**Work to be completed**
The whole listing below should be printed again exactly, with no images.

### Provided entries ###

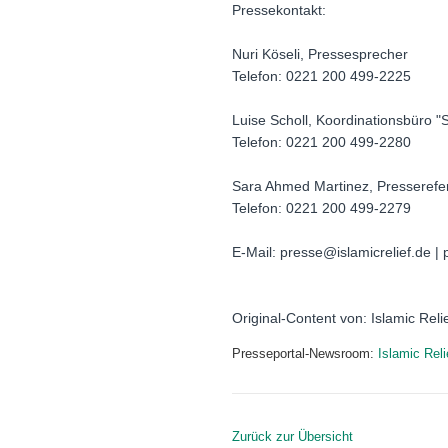
Pressekontakt:
Nuri Köseli, Pressesprecher
Telefon: 0221 200 499-2225
Luise Scholl, Koordinationsbüro "
Telefon: 0221 200 499-2280
Sara Ahmed Martinez, Presserefe
Telefon: 0221 200 499-2279
E-Mail: presse@islamicrelief.de 
Original-Content von: Islamic Reli
Presseportal-Newsroom:
Islamic Rel
Zurück zur Übersicht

###

**Exercise output**
Pressekontakt:
Nuri Köseli, Pressesprecher
Telefon: 0221 200 499-2225
Luise Scholl, Koordinationsbüro "
Telefon: 0221 200 499-2280
Sara Ahmed Martinez, Presserefe
Telefon: 0221 200 499-2279
E-Mail: presse@islamicrelief.de 
Original-Content von: Islamic Reli
Presseportal-Newsroom:
Islamic Rel
Zurück zur Übersicht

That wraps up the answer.